Focusing so much on weight gives the perception that only fat kids need to worry about their health. There are kids (and adults) who are naturally thin with atrocious habits, they need healthy habits as much as any fat person. (No offense meant to anyone who is offended by the term fat, it’s what I prefer to call myself, hate the word obese).

That said, I had to laugh at the part about snacks. Lian I use to disagree with you about that, but my son was diagnosed with a milk and egg allergy and I’ve already had to request people not give him snacks and he’s only 10 months old. I thought about all the years ahead of me having to deal with snacking on sports teams and classrooms with the cookies and cupcakes that my son can’t have and shouldn’t in any case…all the snacking is just not necessary! I’m and totally in agreement there, with or without the allergy.

Sorry for the epic novel length post, I think about this stuff often.

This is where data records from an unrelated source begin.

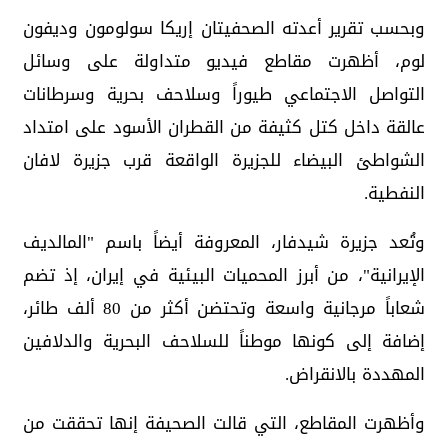
وبحسب تقرير أعدته الصحفيتان إريكا سولومون وديفون
لوم، أظهرت مقاطع فيديو متداولة على وسائل
التواصل الاجتماعي طيوراً وسلاحف بحرية وسرطانات
عالقة داخل كتل كثيفة من القطران الأسود على امتداد
الشواطئ البيضاء للجزيرة الواقعة قرب جزيرة لافان
النفطية.
وتُعد جزيرة شيدفار، المعروفة أيضاً باسم "المالديف
الإيرانية"، من أبرز المحميات البيئية في إيران، إذ تضم
شعاباً مرجانية واسعة وتحتضن أكثر من 80 ألف طائر،
إضافة إلى كونها موطناً للسلاحف البحرية والدلافين
المهددة بالانقراض.
وأظهرت المقاطع، التي قالت الصحيفة إنها تحققت من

Margaretk April 2, 2012 at 2:40 PM

Hi Lian, My comment is about your College search section of the podcast. We went throught this last year with my son, who was applying to Vocal Performance programs. Similar to the sports path, he needed to make an audition tape to send to farther flung places, and to schedule auditions at more local colleges. I spent the whole year on edge, trying to make sure he met all the deadlines and made it to all the auditions with a clean shirt, and there were some narrow finishes there. He ended choosing a small private liberal arts college (Willamette) over a large public university. A music scholarship helps cut the pain of the private college tuition. He seems pretty happy there. The good news on the other side is that this year I have so much more free space in my head, without all his looming deadlines and decisions keeping me up at night! Good luck in your search!